Airbnb: Improving Data Quality and Accessibility

Airbnb’s transition to open table formats focused on enhancing data quality and making data more accessible across the organization. Their implementation delivered:

  • Improved data freshness from daily to hourly updates
  • Enhanced data quality through schema enforcement and validation
  • Reduced operational overhead by eliminating complex ETL processes
  • Better support for diverse analytics needs from different teams

Performance Benchmarks: Traditional vs. Open Format Approaches

A growing body of performance benchmarks demonstrates the advantages of open table formats:

  • Query performance: Many implementations show comparable or better performance than traditional data warehouses for analytical queries, particularly as data scale increases.

  • Data ingestion: Open table formats typically show 2-5x improvements in data ingestion speeds, especially for update-heavy workloads.

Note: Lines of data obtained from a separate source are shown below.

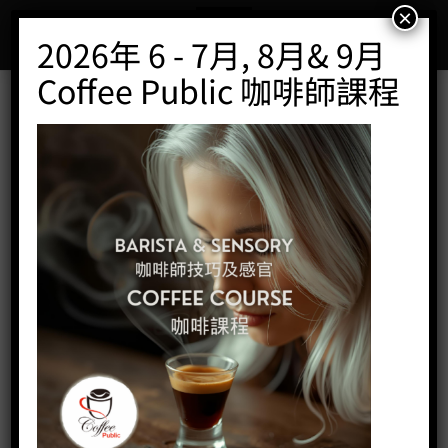
Skip
×
to
2026年 6 - 7月, 8月& 9月
content
Coffee Public 咖啡師課程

  • Storage efficiency: Organizations typically report 30-60% storage cost reductions compared to traditional data warehouses, primarily due to better compression and elimination of duplicative storage.

  • Resource utilization: The ability to scale compute independently of storage leads to 40-70% improvements in overall resource efficiency in most implementations.

Business Problems Solved

Beyond the technical metrics, organizations adopting open table formats report solving key business challenges:

  • Real-time decision making: The reduced latency between data generation and availability enables more timely business decisions.

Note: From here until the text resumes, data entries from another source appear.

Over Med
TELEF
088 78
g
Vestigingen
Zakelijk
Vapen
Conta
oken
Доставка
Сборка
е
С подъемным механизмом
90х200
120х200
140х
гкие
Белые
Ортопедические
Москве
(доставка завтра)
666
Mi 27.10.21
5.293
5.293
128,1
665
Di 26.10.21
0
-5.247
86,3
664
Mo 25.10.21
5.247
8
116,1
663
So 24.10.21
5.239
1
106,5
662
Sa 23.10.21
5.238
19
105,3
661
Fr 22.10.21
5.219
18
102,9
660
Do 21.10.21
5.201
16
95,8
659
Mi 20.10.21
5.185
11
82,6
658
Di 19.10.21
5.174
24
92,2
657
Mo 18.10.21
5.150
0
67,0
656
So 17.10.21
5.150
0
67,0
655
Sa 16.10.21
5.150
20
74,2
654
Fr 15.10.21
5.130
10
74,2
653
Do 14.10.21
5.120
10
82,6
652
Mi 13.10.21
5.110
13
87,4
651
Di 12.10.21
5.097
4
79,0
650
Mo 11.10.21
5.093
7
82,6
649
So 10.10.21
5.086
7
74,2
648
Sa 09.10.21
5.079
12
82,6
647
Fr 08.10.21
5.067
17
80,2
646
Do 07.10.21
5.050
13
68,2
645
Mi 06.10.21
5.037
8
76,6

  • Unified analytics and AI Workloads: Breaking down silos between batch and streaming data, or between BI and ML workloads, creates a more cohesive analytical/data environment.

  • Data democratization: Making data more accessible to different tools and users increases the organization’s ability to derive value from data.

  • Cost predictability: The clearer separation of storage and compute costs makes budgeting more predictable and transparent.

  • Future-proofing: The open nature of these formats provides confidence that investments in data and analytics will remain valuable as technology evolves.

These real-world examples demonstrate that the advantages of open table formats aren’t just theoretical—they’re delivering multiple benefits to organizations across industries and at various scales. In the next section, we’ll explore practical strategies for implementing this approach in your own organization.

Conclusion

Open table formats represent a fundamental shift in data warehousing that addresses core limitations of traditional approaches. By decoupling storage from compute, providing ACID guarantees at scale, and supporting diverse workloads on the same data, they’re delivering significant benefits: reduced costs, improved performance, greater flexibility, and freedom from vendor lock-in.

The convergence of data lakes and warehouses into the “lakehouse” architecture eliminates costly data duplication and complex ETL processes while maintaining the performance and reliability businesses require.

Organizations that embrace this approach position themselves to adapt more quickly to changing needs and emerging technologies.

The question isn’t whether open table formats will replace traditional data warehouses, but how quickly the transition will happen.